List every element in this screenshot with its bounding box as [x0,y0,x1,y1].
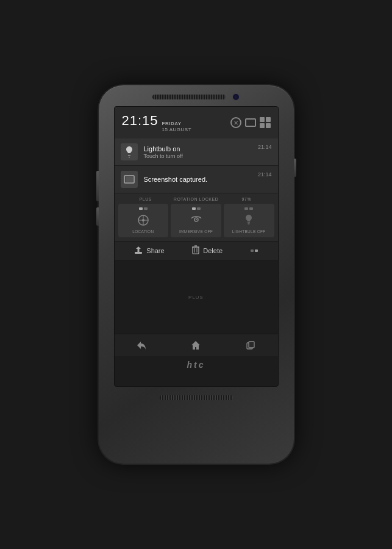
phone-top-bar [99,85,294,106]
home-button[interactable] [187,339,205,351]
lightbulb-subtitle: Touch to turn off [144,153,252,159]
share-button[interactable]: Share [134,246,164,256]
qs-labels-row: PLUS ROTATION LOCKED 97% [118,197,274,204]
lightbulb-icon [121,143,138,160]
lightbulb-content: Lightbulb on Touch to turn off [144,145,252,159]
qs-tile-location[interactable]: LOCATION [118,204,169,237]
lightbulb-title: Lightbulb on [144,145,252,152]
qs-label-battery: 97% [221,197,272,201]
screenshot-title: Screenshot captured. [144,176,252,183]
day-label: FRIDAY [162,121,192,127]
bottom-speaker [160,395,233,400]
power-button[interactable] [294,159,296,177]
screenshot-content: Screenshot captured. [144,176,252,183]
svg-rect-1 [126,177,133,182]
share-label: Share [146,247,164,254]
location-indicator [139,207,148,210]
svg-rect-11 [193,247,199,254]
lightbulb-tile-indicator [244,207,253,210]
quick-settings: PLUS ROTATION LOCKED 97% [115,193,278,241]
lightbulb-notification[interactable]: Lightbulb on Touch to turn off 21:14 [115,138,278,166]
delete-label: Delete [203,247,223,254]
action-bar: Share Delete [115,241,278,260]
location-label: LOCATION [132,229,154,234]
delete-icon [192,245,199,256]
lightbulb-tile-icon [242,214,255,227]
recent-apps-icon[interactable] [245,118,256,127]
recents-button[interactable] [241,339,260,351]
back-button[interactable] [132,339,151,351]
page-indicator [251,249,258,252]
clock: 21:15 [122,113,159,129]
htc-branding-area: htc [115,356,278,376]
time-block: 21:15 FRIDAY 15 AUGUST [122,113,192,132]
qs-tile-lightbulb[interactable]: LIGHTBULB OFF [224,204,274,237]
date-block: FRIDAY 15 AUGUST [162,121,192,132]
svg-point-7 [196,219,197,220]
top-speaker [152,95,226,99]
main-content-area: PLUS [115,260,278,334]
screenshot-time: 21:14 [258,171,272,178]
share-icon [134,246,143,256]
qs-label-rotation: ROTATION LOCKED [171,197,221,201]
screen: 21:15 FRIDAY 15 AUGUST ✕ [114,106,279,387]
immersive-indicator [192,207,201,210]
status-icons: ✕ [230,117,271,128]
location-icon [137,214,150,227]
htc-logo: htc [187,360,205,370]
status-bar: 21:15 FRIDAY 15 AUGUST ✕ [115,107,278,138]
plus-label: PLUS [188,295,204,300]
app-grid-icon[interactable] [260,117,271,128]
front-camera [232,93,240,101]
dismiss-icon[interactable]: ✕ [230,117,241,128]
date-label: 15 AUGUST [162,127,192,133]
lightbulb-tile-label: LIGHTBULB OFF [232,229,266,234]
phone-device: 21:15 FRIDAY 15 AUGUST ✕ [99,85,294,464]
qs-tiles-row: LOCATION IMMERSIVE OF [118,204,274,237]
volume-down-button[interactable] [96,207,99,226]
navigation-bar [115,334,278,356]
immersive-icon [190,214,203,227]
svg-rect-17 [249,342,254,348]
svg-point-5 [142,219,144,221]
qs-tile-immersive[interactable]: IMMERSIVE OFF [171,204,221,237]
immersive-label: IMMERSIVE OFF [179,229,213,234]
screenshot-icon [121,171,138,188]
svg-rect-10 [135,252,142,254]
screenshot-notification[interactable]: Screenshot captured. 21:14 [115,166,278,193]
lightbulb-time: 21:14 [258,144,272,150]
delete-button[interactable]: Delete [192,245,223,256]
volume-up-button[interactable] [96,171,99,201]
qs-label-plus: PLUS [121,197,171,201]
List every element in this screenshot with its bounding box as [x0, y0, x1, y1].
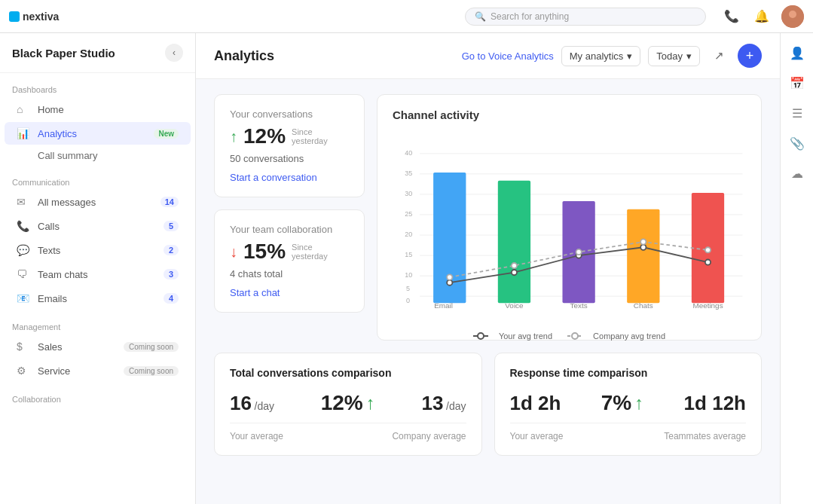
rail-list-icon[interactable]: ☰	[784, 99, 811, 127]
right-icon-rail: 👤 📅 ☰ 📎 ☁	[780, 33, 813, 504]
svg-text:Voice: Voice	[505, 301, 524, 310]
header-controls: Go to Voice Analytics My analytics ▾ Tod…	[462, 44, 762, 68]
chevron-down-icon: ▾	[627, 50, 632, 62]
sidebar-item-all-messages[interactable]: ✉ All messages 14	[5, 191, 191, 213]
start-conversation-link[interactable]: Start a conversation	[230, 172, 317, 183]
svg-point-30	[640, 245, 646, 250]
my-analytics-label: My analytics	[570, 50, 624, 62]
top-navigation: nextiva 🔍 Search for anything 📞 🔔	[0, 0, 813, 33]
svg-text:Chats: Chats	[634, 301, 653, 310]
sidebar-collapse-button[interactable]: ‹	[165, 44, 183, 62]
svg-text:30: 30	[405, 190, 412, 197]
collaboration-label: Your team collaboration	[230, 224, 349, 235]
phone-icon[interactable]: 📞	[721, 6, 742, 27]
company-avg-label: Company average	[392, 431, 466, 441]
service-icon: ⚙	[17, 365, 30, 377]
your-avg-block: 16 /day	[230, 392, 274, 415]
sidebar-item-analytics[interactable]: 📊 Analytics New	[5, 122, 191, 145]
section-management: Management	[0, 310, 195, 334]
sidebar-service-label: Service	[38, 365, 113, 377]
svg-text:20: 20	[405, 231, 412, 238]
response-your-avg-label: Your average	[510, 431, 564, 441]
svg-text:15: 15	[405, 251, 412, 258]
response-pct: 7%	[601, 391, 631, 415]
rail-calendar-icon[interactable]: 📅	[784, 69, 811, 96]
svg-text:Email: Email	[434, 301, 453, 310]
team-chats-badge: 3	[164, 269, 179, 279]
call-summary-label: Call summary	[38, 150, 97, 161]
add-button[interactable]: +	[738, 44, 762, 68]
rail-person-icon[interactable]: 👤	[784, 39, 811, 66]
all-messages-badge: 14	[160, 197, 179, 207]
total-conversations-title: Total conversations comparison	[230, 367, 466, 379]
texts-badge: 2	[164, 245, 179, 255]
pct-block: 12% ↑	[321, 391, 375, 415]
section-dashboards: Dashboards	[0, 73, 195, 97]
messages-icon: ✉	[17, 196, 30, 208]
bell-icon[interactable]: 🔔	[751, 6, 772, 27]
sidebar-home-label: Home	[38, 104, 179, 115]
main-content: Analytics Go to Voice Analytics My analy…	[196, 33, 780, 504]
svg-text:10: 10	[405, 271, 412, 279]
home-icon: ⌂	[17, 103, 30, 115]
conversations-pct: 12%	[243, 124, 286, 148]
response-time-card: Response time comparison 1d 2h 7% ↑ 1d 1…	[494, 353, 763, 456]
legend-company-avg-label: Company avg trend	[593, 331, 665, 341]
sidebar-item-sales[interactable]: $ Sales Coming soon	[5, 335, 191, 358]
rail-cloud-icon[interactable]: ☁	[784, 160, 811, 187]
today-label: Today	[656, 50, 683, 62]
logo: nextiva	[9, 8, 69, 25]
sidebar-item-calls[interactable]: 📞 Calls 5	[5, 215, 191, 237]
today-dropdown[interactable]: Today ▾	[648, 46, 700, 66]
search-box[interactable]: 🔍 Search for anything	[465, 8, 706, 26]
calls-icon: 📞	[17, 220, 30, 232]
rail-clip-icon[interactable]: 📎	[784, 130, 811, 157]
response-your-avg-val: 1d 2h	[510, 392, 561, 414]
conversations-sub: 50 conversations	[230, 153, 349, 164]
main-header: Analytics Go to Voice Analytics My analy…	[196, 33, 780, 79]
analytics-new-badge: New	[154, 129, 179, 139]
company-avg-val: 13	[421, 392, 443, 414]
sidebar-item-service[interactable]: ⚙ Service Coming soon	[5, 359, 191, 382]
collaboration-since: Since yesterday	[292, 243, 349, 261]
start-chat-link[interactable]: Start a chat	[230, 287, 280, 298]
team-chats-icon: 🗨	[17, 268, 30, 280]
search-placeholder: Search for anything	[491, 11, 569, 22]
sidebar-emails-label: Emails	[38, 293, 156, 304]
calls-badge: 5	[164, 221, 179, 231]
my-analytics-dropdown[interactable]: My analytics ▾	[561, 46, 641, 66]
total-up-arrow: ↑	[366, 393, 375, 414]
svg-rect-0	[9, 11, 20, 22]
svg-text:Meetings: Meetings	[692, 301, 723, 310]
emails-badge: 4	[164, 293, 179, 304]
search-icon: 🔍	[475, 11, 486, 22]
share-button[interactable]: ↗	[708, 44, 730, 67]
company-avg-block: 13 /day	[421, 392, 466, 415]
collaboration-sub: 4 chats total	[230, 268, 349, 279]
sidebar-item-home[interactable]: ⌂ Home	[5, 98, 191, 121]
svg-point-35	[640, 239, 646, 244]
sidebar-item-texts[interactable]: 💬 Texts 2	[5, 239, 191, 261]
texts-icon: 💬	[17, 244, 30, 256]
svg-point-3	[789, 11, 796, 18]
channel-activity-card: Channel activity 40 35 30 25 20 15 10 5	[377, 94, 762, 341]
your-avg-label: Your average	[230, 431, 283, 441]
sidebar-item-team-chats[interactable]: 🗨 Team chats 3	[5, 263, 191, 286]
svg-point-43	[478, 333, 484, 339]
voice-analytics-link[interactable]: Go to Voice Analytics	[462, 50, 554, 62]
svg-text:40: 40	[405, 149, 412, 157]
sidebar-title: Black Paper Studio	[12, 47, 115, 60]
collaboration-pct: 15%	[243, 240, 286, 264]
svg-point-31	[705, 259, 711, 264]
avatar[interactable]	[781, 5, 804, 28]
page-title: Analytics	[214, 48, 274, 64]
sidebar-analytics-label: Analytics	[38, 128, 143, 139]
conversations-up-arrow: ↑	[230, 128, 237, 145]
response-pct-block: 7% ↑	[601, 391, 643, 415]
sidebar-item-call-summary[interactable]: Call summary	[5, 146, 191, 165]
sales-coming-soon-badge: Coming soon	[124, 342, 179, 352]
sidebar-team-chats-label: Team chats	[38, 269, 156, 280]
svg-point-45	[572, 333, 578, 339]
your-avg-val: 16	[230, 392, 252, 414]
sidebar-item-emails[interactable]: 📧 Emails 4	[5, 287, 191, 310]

-------

Work request
The expected result is a copy of each line in the records where "collaboration" appears.

Task answer
collaboration-label: Your team collaboration	[230, 224, 349, 235]
collaboration-since: Since yesterday	[292, 243, 349, 261]
collaboration-sub: 4 chats total	[230, 268, 349, 279]
collaboration-pct: 15%	[243, 240, 286, 264]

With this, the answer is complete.